Heat capacity measurements have been performed between 0.4 K and 350 K for the alkali doped C60 phases, Li4C60 and Na4C60, as well as the pressure polymerized C60. According to the structural and spectroscopic studies, the C60 molecules are 2-dimensionally polymerized in the lattice. We compare the low temperature heat capacity to investigate the polymer bond type. Li4C60 shows the similar heat capacity to that for the pressure polymerized C60, whereas Na4C60 shows rather large heat capacity.

(by A. Inaba)

	Fig. 1. Molar heat capacity of Li4C60 and Na4C60, together with 1D and 2D pressure polymerized C60 and pristine C60.		Fig. 2. Low-temperature heat capacity of Li4C60 and Na4C60.
	Fig. 3. Low-temperature heat capacity of Li4C60 and Na4C60. The former shows similar heat capacity as in 2D pressure polymerized C60, the latter shows rather large contribution.

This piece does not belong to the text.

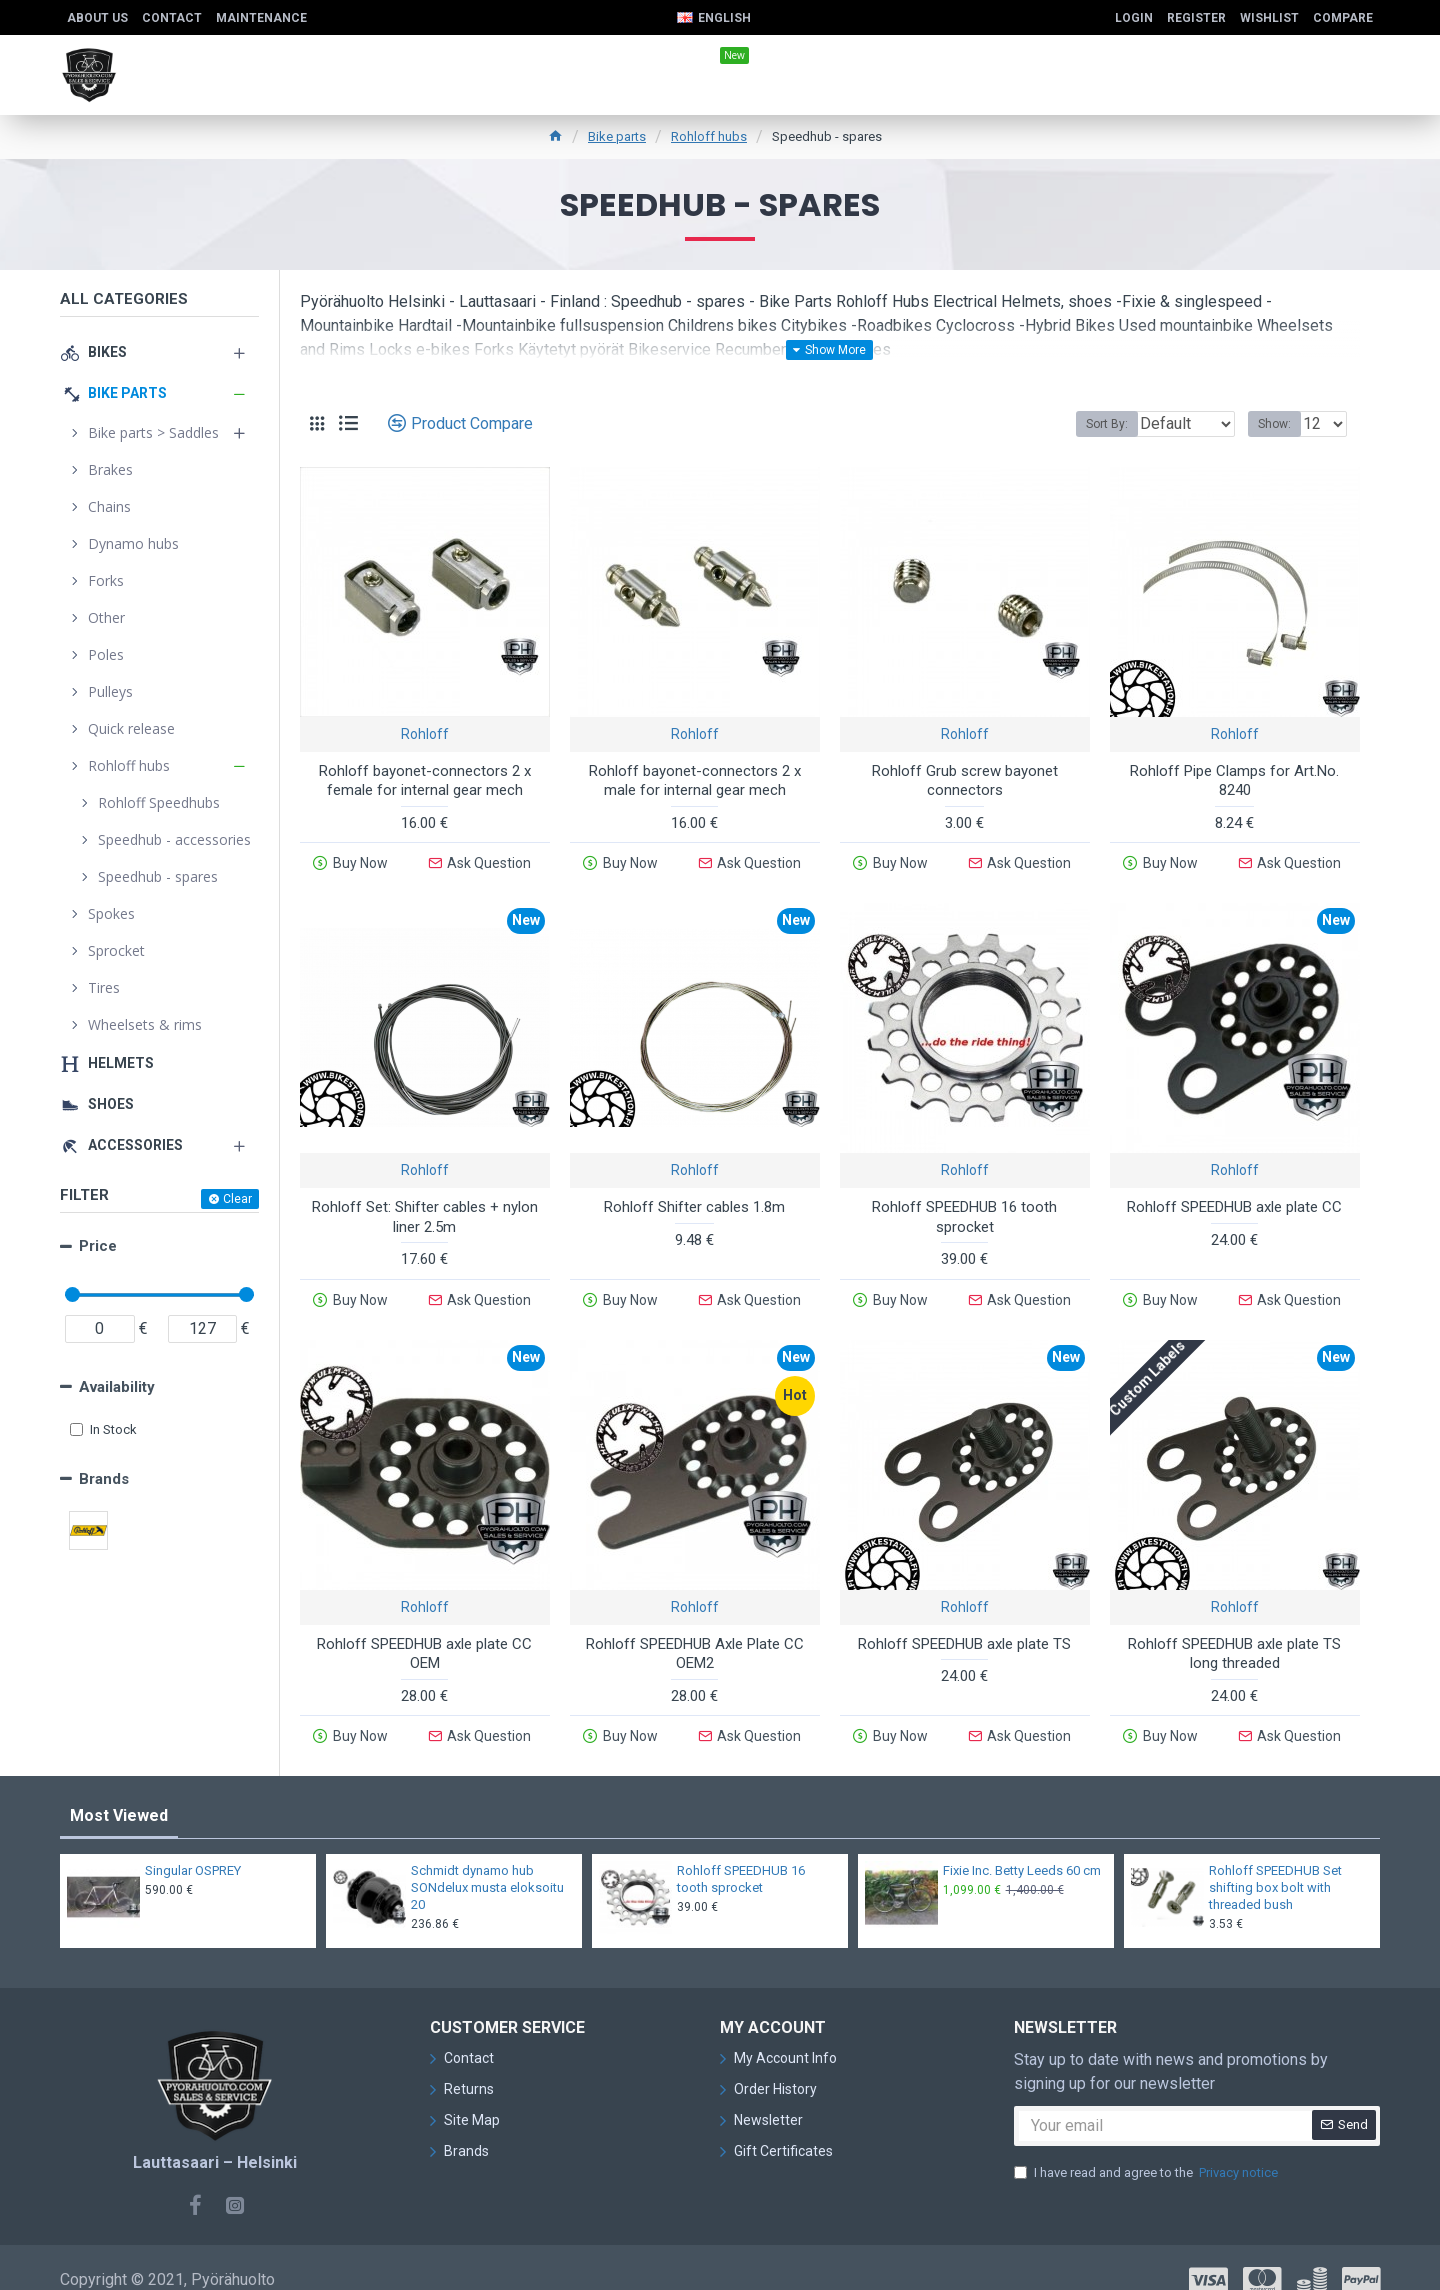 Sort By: (1092, 424)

Heat Capacity and Phase Transition of Cyclohexane-Solvated C60 Crystal

Heat capacities of cyclohexane-solvated C60 crystal in cyclohexane solution were measured by adiabatic calorimetry. A large heat capacity peak due to the phase transition of C60 (C6H12)13 crystal was observed at 119.7 K and the phase transition and fusion of cyclohexane were found at 186.2 K and 279.8 K, respectively. Furthermore, C60 (C6H12)13 crystal changed into C60 (C6H12)2 crystal at 342 K. The transition enthalpy and entropy of C60 (C6H12)13 crystal were evaluated to be 24.69 kJ mol−1 and 206.6 J K−1 mol−1, respectively. On the other hand, C60 (C6H12)2 crystal obtained by rapid cooling exhibited double peaks due to the phase transition at 131.0 K and 152.2 K. The transition enthalpy and entropy of C60 (C6H12)2 crystal were 4.549 kJ mol−1 and 31.83 J K−1 mol−1, respectively.

(by Y. Miyazaki)

	Fig. 1. Crystal structures of AB13- and AB2-types.		Fig. 2. Heat capacities of C60 (C6H12)13 (upper) and C60 (C6H12)2 (lower) crystals in cyclohexane solution.
	Fig. 3. Heat capacities of C60 (C6H12)13 (upper) and C60 (C6H12)2 (lower) crystals.

Thermal Conductivity of
a Low-Dimensional Spin System CuGeO3

Thermal conductivity via electronic degrees of freedom has been a valuable tool to study exotic electron systems such as high-Tc superconductors. In our present experiments, thermal conductivity is measured for a series of high-quality single crystals of CuGeO3 and its impurity-doped compounds, as a representative of one-dimensional spin systems. It is demonstrated that spin excitations carry an exceptionally large amount of heat in the one-dimensional quantum magnet, indicating their excellent spatial coherence like phonons and electrons in metals. The results also indicate that thermal conductivity measurement is a useful probe to in studying exotic spin-related properties of strongly-correlated electron systems in general.

(by J. Takeya)

	Fig. 1. Crystal structure of CuGeO3.		Fig. 2. Thermal conductivity of Cu1−xMgxGeO3 in the direction of the spin chain with various Mg concentraiton x.
			Fig. 3. Thermal conductivity of Cu1−xMgxGeO3 as function of x in the chain direction.